Process Description
P-Value Combination
Many statistical hypothesis testing methods produce p-values. A p-value is the probability of observing that a test statistic is as or more extreme than the one computed from the data assuming that the relevant null hypothesis is true. The null hypothesis usually represents no association or relationship, and so, smaller p-values represent more evidence that the null is not true. The scale of evidence here is based on a type of probabilistic modus tollens, or argument by contradiction. P-values are very often misinterpreted as the probability of the null hypothesis or as the probability of a false positive.

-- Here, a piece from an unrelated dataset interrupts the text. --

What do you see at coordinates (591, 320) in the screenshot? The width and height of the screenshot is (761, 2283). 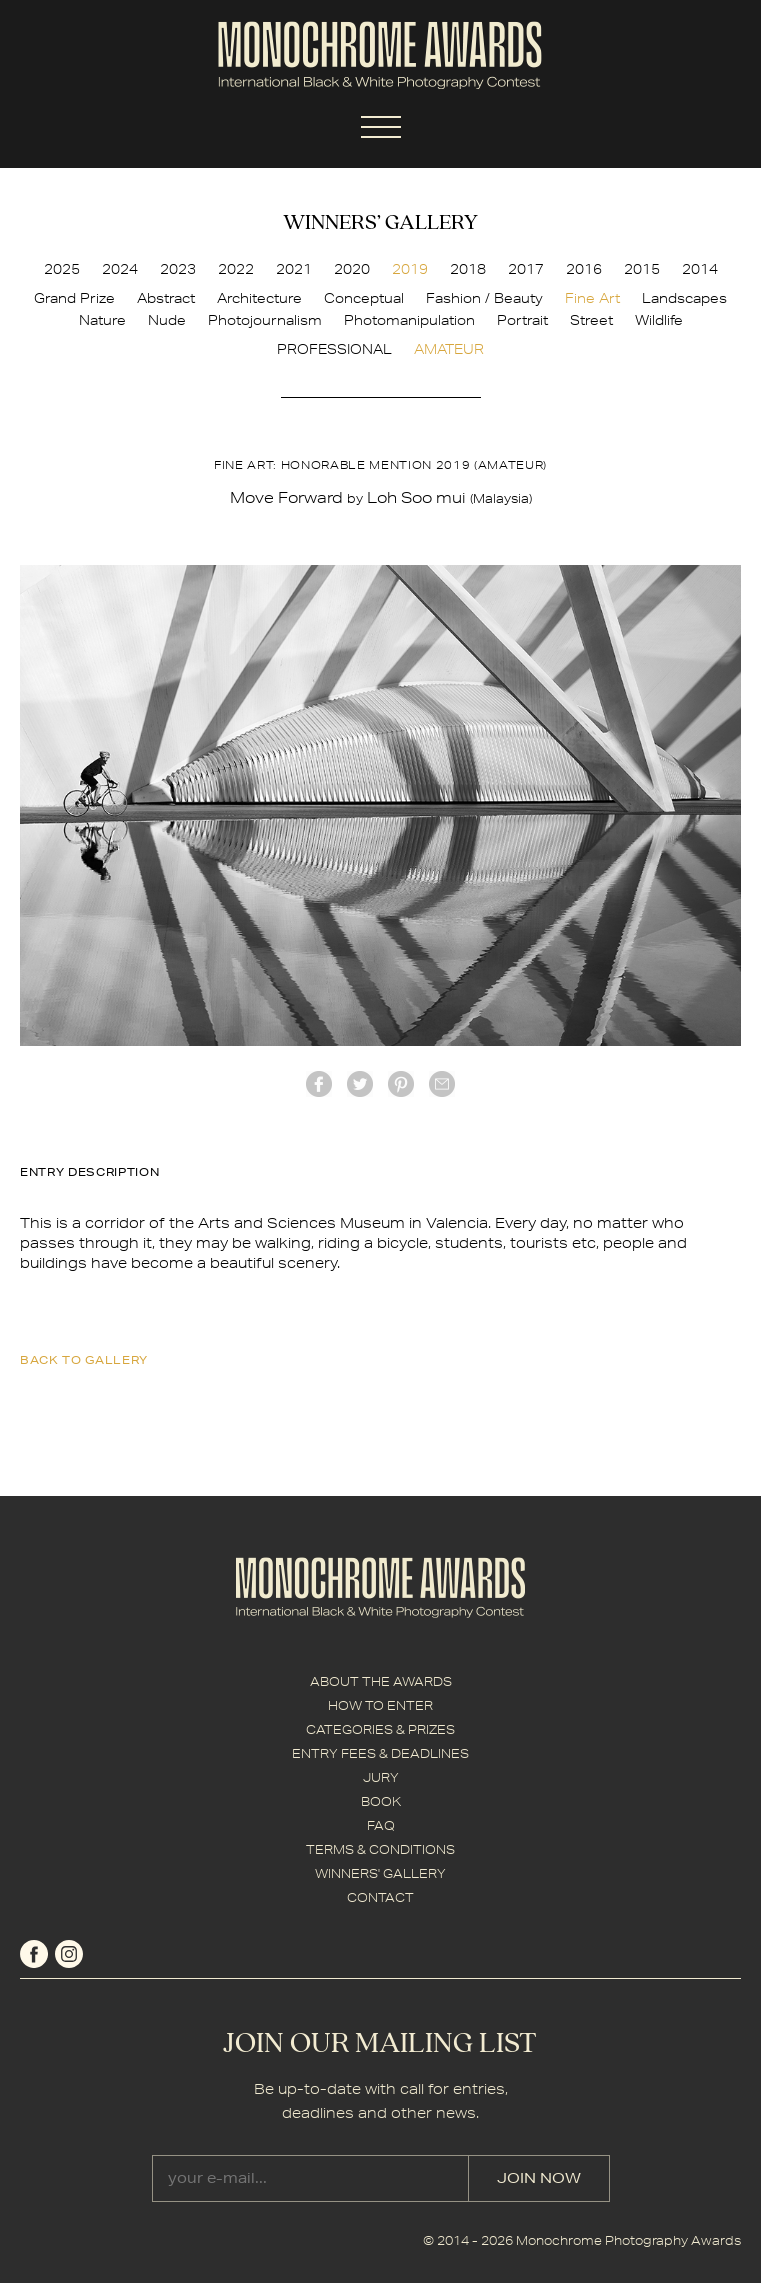 I see `Street` at bounding box center [591, 320].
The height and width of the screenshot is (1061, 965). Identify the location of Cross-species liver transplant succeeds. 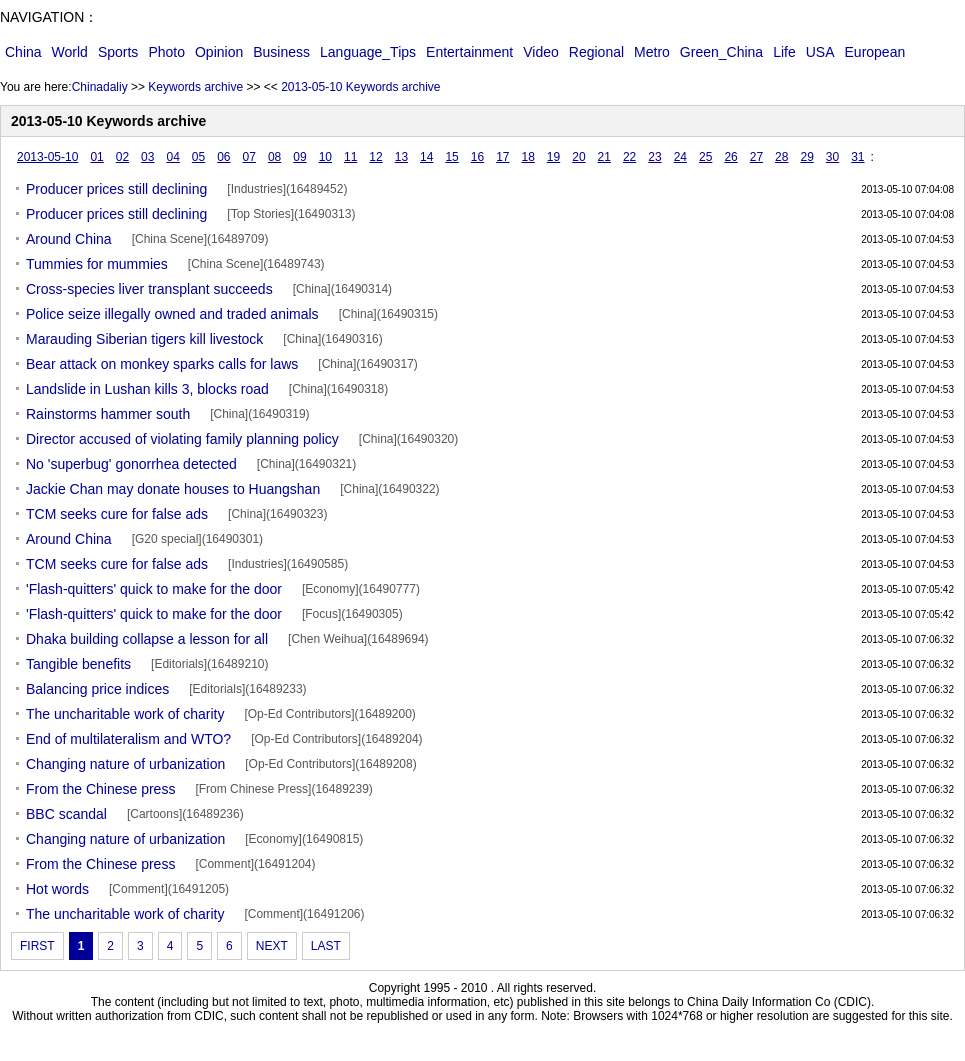 (149, 289).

The P-Value Combination process combines p-values from multiple units (such as SNPs or genes) into a single p-value for each group (such as gene or pathway, respectively) that comprises those units. For genome-wide association studies (GWAS), this process can be performed twice: once to combine SNP p-values into a single gene p-value, then a second time to combine gene p-values into a pathway p-value.
What do I need?
One Input Data Set, containing the p-values of an arbitrary set of features (for example, genes, probesets, exons, markers) is required for this process. A second, optional, data set is the Annotation Data Set. This data set contains information, such as gene identity or chromosomal location, for each of the markers. An annotation data set is required only if the input data set does not contain the relevant annotation information.
For detailed information about the files and data sets used or created by JMP Genomics software, see Files and Data Sets.
Output/Results
Running the P-Value Combination process results in the generation of one output data set with two columns. One column lists the name for each of the units (genes, SNPs, and so on) in the experiment. The second column lists the p-values combined across each of the units.